*Page-level text extractions*:

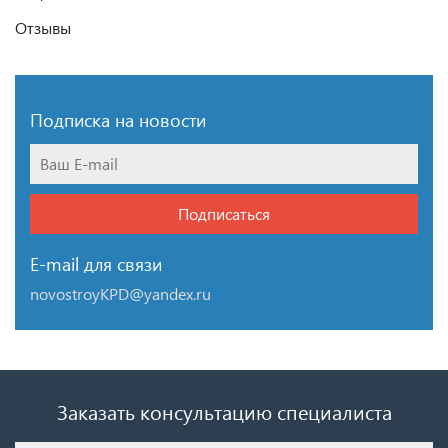
Отзывы
Подписка на новости
Подписаться
E-mail для связи
novostroyKPD@yandex.ru
Заказать консультацию специалиста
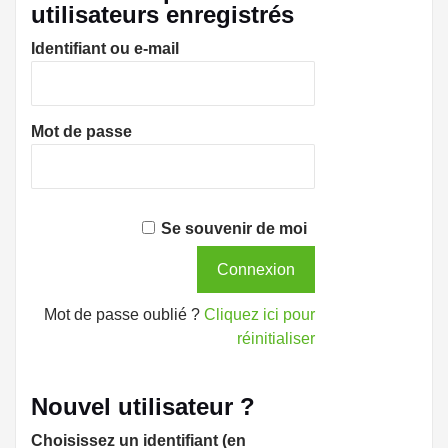
utilisateurs enregistrés
Identifiant ou e-mail
Mot de passe
Se souvenir de moi
Mot de passe oublié ?
Cliquez ici pour
réinitialiser
Nouvel utilisateur ?
Choisissez un identifiant (en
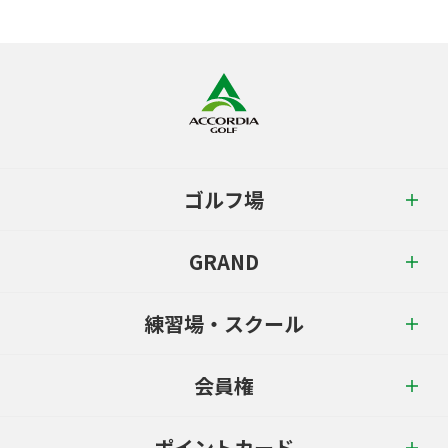
ゴルフ場
GRAND
練習場・スクール
会員権
ポイントカード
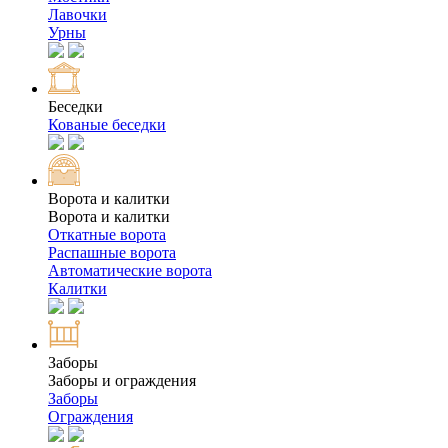
Лавочки
Урны
Беседки
Кованые беседки
Ворота и калитки
Ворота и калитки
Откатные ворота
Распашные ворота
Автоматические ворота
Калитки
Заборы
Заборы и ограждения
Заборы
Ограждения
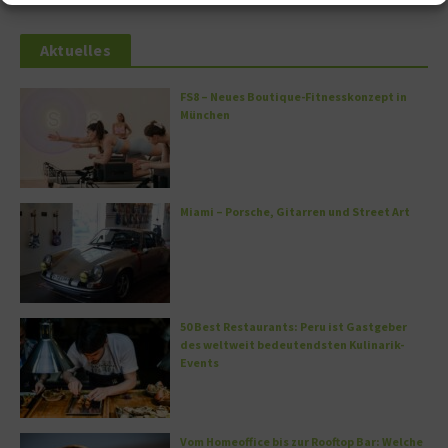
Aktuelles
FS8 – Neues Boutique-Fitnesskonzept in
München
Miami – Porsche, Gitarren und Street Art
50 Best Restaurants: Peru ist Gastgeber
des weltweit bedeutendsten Kulinarik-
Events
Vom Homeoffice bis zur Rooftop Bar: Welche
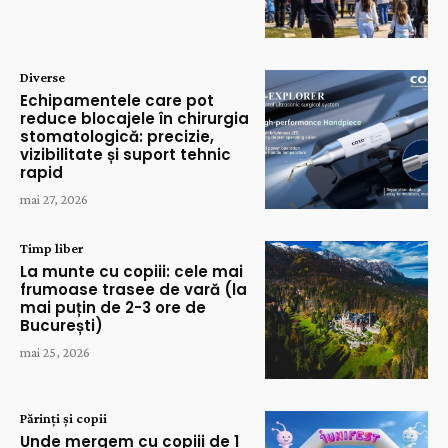
Diverse
Echipamentele care pot
reduce blocajele în chirurgia
stomatologică: precizie,
vizibilitate și suport tehnic
rapid
mai 27, 2026
Timp liber
La munte cu copiii: cele mai
frumoase trasee de vară (la
mai puțin de 2-3 ore de
București)
mai 25, 2026
Părinți și copii
Unde mergem cu copiii de 1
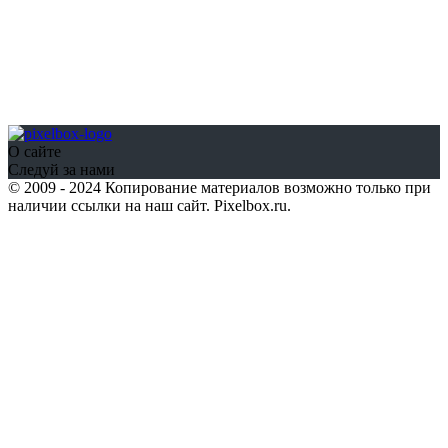
О сайте
Следуй за нами
© 2009 - 2024 Копирование материалов возможно только при
наличии ссылки на наш сайт. Pixelbox.ru.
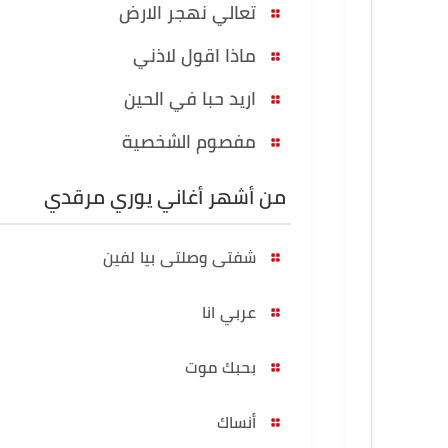
تعالي نهجر الارض
ماذا اقول لاذني
اريد حبا في الحين
مفصوم الشخصية
من أشهر أغاني يوري مرقدي
شفتى وصلتى بيا لفين
عربي انا
بحبك موت
أنساك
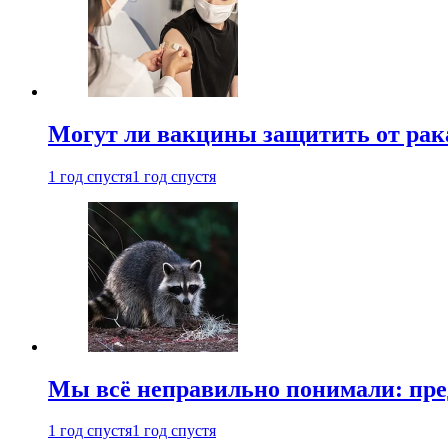
Могут ли вакцины защитить от рак
1 год спустя
1 год спустя
Мы всё неправильно понимали: пре
1 год спустя
1 год спустя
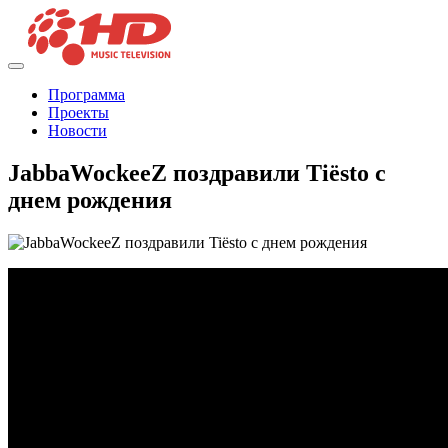
Программа
Проекты
Новости
JabbaWockeeZ поздравили Tiësto с
днем рождения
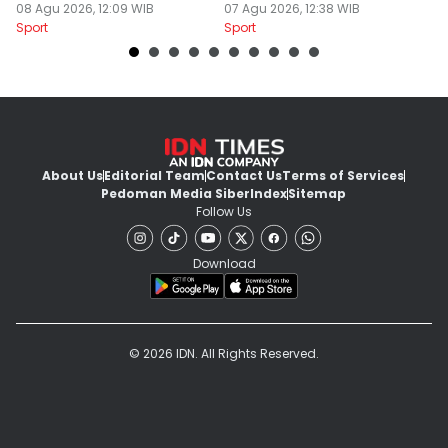
Jogja
08 Agu 2026, 12:09 WIB
07 Agu 2026, 12:38 WIB
04
Sport
Sport
Sp
About Us
Editorial Team
Contact Us
Terms of Services
Pedoman Media Siber
Index
Sitemap
Follow Us
Download
© 2026 IDN. All Rights Reserved.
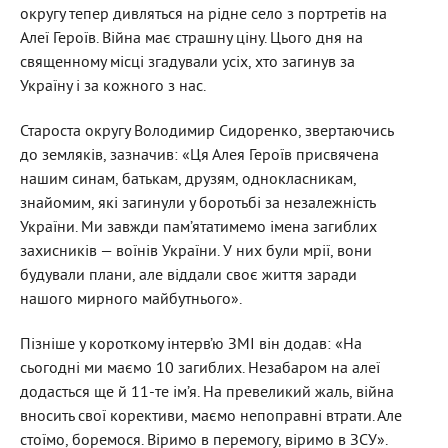
округу тепер дивляться на рідне село з портретів на
Алеї Героїв. Війна має страшну ціну. Цього дня на
священному місці згадували усіх, хто загинув за
Україну і за кожного з нас.
Староста округу Володимир Сидоренко, звертаючись
до земляків, зазначив: «Ця Алея Героїв присвячена
нашим синам, батькам, друзям, однокласникам,
знайомим, які загинули у боротьбі за незалежність
України. Ми завжди пам’ятатимемо імена загиблих
захисників — воїнів України. У них були мрії, вони
будували плани, але віддали своє життя заради
нашого мирного майбутнього».
Пізніше у короткому інтерв’ю ЗМІ він додав: «На
сьогодні ми маємо 10 загиблих. Незабаром на алеї
додасться ще й 11-те ім’я. На превеликий жаль, війна
вносить свої корективи, маємо непоправні втрати. Але
стоїмо, боремося. Віримо в перемогу, віримо в ЗСУ».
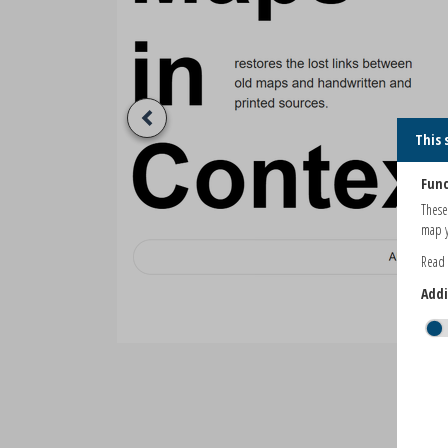
This 
Func
These
map y
Read
Addi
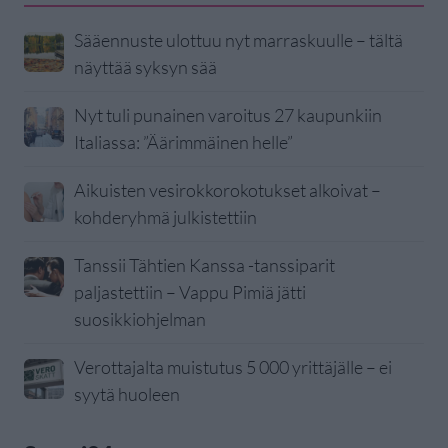
Sääennuste ulottuu nyt marraskuulle – tältä
näyttää syksyn sää
Nyt tuli punainen varoitus 27 kaupunkiin
Italiassa: ”Äärimmäinen helle”
Aikuisten vesirokkorokotukset alkoivat –
kohderyhmä julkistettiin
Tanssii Tähtien Kanssa -tanssiparit
paljastettiin – Vappu Pimiä jätti
suosikkiohjelman
Verottajalta muistutus 5 000 yrittäjälle – ei
syytä huoleen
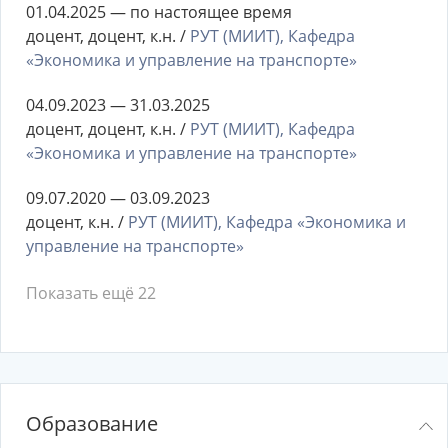
01.04.2025 — по настоящее время
доцент, доцент, к.н. /
РУТ (МИИТ), Кафедра
«Экономика и управление на транспорте»
04.09.2023 — 31.03.2025
доцент, доцент, к.н. /
РУТ (МИИТ), Кафедра
«Экономика и управление на транспорте»
09.07.2020 — 03.09.2023
доцент, к.н. /
РУТ (МИИТ), Кафедра «Экономика и
управление на транспорте»
Показать ещё 22
Образование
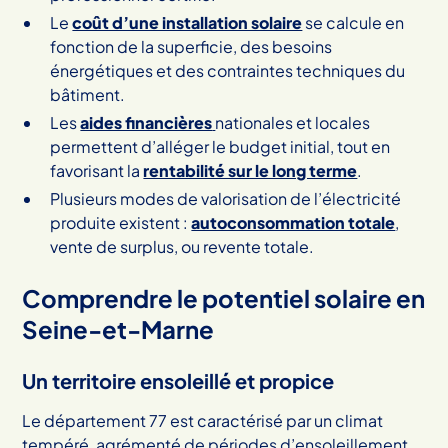
Le
coût d’une installation solaire
se calcule en
fonction de la superficie, des besoins
énergétiques et des contraintes techniques du
bâtiment.
Les
aides financières
nationales et locales
permettent d’alléger le budget initial, tout en
favorisant la
rentabilité sur le long terme
.
Plusieurs modes de valorisation de l’électricité
produite existent :
autoconsommation totale
,
vente de surplus, ou revente totale.
Comprendre le potentiel solaire en
Seine-et-Marne
Un territoire ensoleillé et propice
Le département 77 est caractérisé par un climat
tempéré, agrémenté de périodes d’ensoleillement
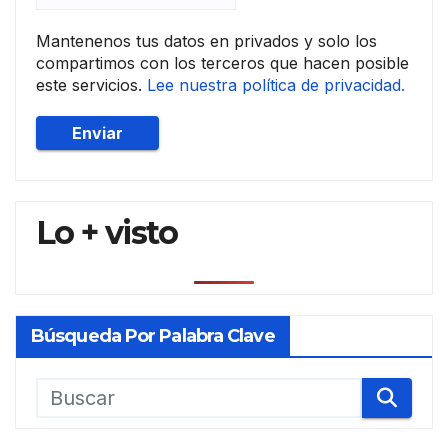
Mantenenos tus datos en privados y solo los
compartimos con los terceros que hacen posible
este servicios.
Lee nuestra política de privacidad.
Lo + visto
Búsqueda Por Palabra Clave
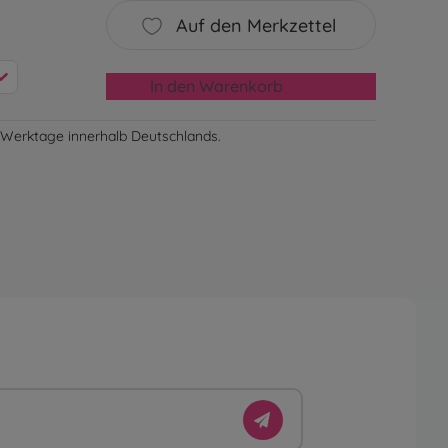
Auf den Merkzettel
In den Warenkorb
-3 Werktage innerhalb Deutschlands.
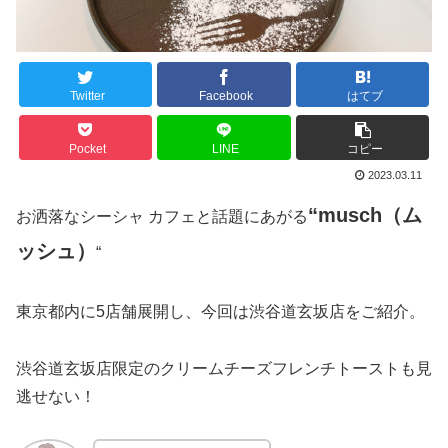
Twitter
Facebook
はてブ
Pocket
LINE
コピー
2023.03.11
“musch（ム
お洒落なシーシャ カフェと話題にあがる
ッシュ）
“
東京都内に5店舗展開し、今回は渋谷道玄坂店をご紹介。
渋谷道玄坂店限定のクリームチーズフレンチトーストも見
逃せない！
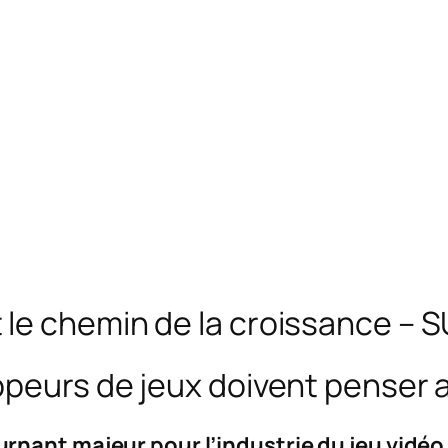
 le chemin de la croissance –
ppeurs de jeux doivent penser 
rnant majeur pour l’industrie du jeu vidéo,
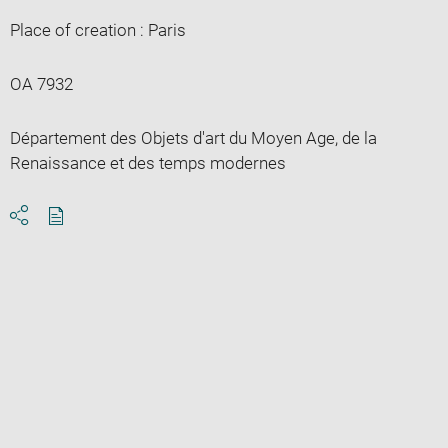
Place of creation : Paris
OA 7932
Département des Objets d'art du Moyen Age, de la
Renaissance et des temps modernes
Download
Share
pdf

*TASK GOAL*:
Pull out all lines from the entries above in which the word "solaire" appears.

*WRITTEN SOLUTION*:
coût d’une installation solaire
Comprendre le potentiel solaire en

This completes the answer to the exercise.